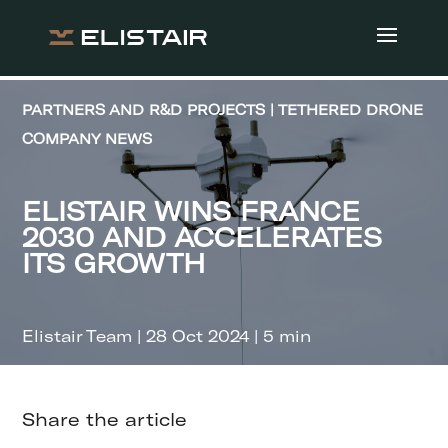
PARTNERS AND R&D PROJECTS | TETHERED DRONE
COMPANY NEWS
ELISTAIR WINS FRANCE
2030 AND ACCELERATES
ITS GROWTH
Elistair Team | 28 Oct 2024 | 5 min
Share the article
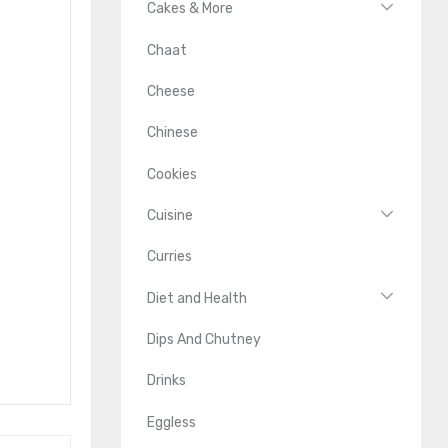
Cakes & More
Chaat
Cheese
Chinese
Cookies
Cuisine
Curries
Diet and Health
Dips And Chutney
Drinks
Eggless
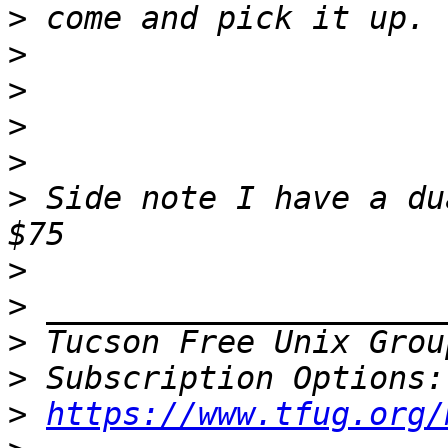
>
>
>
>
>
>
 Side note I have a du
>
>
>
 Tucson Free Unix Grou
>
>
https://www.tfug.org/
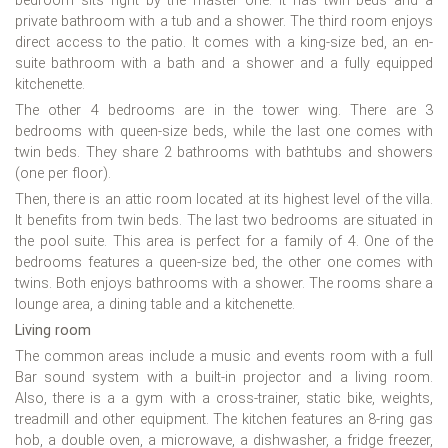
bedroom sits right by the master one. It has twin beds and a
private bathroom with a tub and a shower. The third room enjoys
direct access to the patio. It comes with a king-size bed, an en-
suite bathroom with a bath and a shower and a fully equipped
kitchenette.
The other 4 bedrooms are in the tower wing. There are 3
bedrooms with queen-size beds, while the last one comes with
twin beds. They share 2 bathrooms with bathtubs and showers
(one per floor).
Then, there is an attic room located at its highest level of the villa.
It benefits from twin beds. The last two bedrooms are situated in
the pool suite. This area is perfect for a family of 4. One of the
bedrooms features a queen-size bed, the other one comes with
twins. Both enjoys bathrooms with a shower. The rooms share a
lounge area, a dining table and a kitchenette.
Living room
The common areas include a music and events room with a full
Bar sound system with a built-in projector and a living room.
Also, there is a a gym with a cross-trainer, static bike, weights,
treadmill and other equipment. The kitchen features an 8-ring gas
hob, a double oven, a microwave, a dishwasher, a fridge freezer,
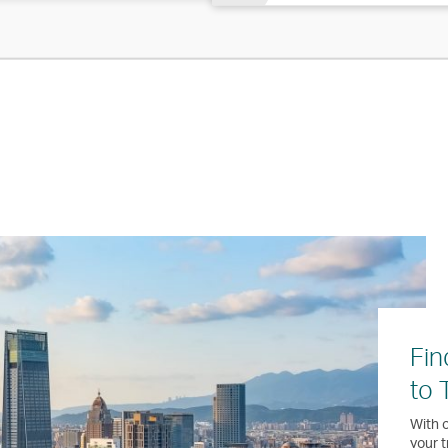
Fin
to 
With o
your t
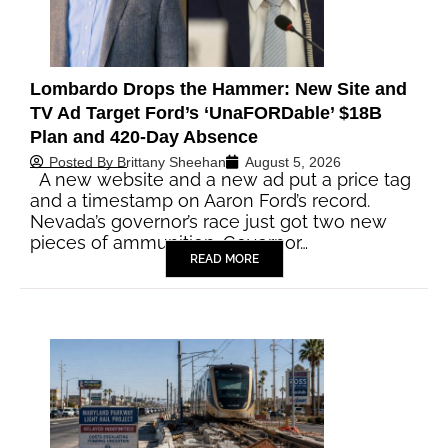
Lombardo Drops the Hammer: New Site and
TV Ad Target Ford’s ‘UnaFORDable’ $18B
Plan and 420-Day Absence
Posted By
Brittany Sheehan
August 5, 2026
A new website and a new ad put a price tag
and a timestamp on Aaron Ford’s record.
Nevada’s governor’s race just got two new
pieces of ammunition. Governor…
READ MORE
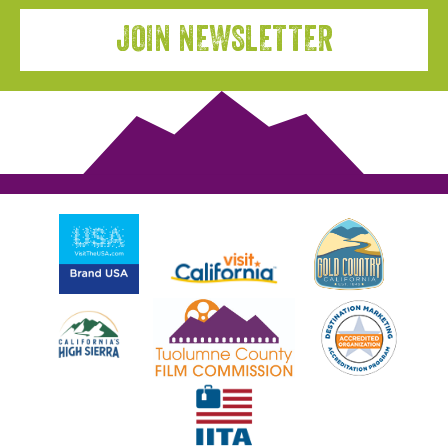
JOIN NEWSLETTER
══════
▸ Exercise aim:
Your task is to set down each line above verbatim while excluding the pictures.

▸ Problem solution:
PARTNERS AND R&D PROJECTS | TETHERED DRONE
COMPANY NEWS
ELISTAIR WINS FRANCE
2030 AND ACCELERATES
ITS GROWTH
Elistair Team | 28 Oct 2024 | 5 min
Share the article
Cakes & More
Chaat
Cheese
Chinese
Cookies
Cuisine
Curries
Diet and Health
Dips And Chutney
Drinks
Eggless
>
>
>
>
>
>
 Side note I have a du
>
>
>
 Tucson Free Unix Grou
>
>
https://www.tfug.org/
bedroom sits right by the master one. It has twin beds and a
private bathroom with a tub and a shower. The third room enjoys
direct access to the patio. It comes with a king-size bed, an en-
suite bathroom with a bath and a shower and a fully equipped
kitchenette.
The other 4 bedrooms are in the tower wing. There are 3
bedrooms with queen-size beds, while the last one comes with
twin beds. They share 2 bathrooms with bathtubs and showers
(one per floor).
Then, there is an attic room located at its highest level of the villa.
It benefits from twin beds. The last two bedrooms are situated in
the pool suite. This area is perfect for a family of 4. One of the
bedrooms features a queen-size bed, the other one comes with
twins. Both enjoys bathrooms with a shower. The rooms share a
lounge area, a dining table and a kitchenette.
Living room
The common areas include a music and events room with a full
Bar sound system with a built-in projector and a living room.
Also, there is a a gym with a cross-trainer, static bike, weights,
treadmill and other equipment. The kitchen features an 8-ring gas
hob, a double oven, a microwave, a dishwasher, a fridge freezer,
Fin
to 
With o
your t
Lombardo Drops the Hammer: New Site and
TV Ad Target Ford’s ‘UnaFORDable’ $18B
Plan and 420-Day Absence
Posted By
Brittany Sheehan
August 5, 2026
A new website and a new ad put a price tag
and a timestamp on Aaron Ford’s record.
Nevada’s governor’s race just got two new
pieces of ammunition. Governor…
READ MORE
JOIN NEWSLETTER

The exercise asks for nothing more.